Does “shareholder value” make any sense?

By Felix Salmon
May 19, 2009

Justin Fox, in an excerpt from his new book, explains that “shareholder value” didn’t always mean “share price”:

The goal was to get corporate executives to pay less attention to accounting earnings and focus instead on economic earnings – which Alfred Rappaport, who taught at Northwestern University’s Kellogg School of Management, defined as anticipated cash flow discounted by the cost of capital. It was an argument for paying attention to what created value over time instead of stressing out about quarterly earnings. Which doesn’t sound dumb.

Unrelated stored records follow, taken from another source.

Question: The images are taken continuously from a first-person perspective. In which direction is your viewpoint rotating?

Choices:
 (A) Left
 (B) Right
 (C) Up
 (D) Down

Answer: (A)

“I don’t know how many times I kept saying long term, long term, long term,” explains Rappaport, who is now 77 and living in semiretirement in Southern California, but still pens the occasional Harvard Business Review article and has a new book in the works. “To me, shareholder value was not about an immediate boost to stock price.”

This kinda assumes, however, that shareholders are in it for the long, long term too. If management’s incentives are aligned with the long-term interests of shareholders, and neither cares too much about short-term share-price fluctuations, that’s great.

But we live in a world where the overwhelming majority of stock-market investors mark their holdings to market daily, even if their time horizon is measured in years. In that world, shareholder value is the stock price, whether markets are efficient or not.

Justin says that the concept of shareholder value is not a dumb idea, as Jack Welch would have it. But in order to believe that shareholder value makes sense, you also have to believe that if you buy a stock at $100 and it drops to $50, then you haven’t lost any money so long as you haven’t actually sold the stock. And there aren’t many people who really believe that.